The Federal Housing Finance Agency (FHFA), which oversees Fannie Mae and Freddie Mac, and the Treasury Department agreed to reinstate a $3 billion capital reserve for the government-sponsored entities under the Senior Preferred Stock Purchase Agreements.
“While it is apparent that a draw will be necessary for each enterprise if tax legislation results in a reduction to the corporate tax rate, FHFA considers the $3 billion capital reserve sufficient to cover other fluctuations in income in the normal course of each enterprise’s business. We, therefore, contemplate that going forward enterprise dividends will be declared and paid beyond the $3 billion capital reserve in the absence of exigent circumstances,” FHFA director Melvin Watt said.
House Financial Services Committee Chairman Rep. Jeb Hensarling (R-TX) criticized the move, saying it will increase the cost of Fannie and Freddie and rollback taxpayer protections.

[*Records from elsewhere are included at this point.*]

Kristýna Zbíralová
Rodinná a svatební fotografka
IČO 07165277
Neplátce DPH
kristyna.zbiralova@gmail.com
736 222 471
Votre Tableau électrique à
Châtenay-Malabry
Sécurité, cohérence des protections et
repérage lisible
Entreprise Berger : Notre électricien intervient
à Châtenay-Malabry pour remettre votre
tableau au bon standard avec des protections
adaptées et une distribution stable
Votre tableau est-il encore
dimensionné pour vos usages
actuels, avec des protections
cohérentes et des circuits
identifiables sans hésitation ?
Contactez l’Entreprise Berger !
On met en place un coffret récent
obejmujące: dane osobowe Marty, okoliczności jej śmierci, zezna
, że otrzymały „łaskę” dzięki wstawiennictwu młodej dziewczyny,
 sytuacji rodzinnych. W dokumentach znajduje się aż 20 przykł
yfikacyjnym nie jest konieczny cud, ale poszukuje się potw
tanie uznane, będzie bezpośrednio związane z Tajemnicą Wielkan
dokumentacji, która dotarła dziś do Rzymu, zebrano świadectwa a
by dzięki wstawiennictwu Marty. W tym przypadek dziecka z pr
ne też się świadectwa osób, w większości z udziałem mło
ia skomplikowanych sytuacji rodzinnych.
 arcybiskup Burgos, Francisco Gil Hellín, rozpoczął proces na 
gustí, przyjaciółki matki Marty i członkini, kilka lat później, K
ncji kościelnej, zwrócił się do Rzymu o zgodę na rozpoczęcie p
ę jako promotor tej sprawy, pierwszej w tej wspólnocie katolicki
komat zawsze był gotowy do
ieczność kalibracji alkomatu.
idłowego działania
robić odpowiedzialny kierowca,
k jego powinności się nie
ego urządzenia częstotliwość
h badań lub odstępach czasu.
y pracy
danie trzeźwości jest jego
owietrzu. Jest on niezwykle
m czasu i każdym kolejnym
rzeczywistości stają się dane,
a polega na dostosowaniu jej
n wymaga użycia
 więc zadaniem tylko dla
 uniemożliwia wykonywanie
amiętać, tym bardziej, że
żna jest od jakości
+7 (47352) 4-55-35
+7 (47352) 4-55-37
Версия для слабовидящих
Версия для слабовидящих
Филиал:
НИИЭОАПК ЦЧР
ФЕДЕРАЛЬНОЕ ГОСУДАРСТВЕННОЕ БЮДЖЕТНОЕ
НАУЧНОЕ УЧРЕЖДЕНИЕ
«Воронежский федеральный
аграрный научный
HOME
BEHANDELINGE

“I’m very disappointed at FHFA and Treasury’s decision to roll back these vital taxpayer protections,” Hensarling said. “There is simply no good reason, policy or otherwise, why we should be putting the GSEs’ balance sheets ahead of the interest of taxpayers. In fact, the Congressional Budget Office evaluated this issue last year and said that such a change not only converts a potential draw on federal funds into an immediate draw but increases ‘the explicit federal backstop for the GSEs—and thus the risk to taxpayers. Taxpayers remain explicitly on the hook for more than $250 billion of future GSE loses, and literally trillions more in implicit GSE backing.”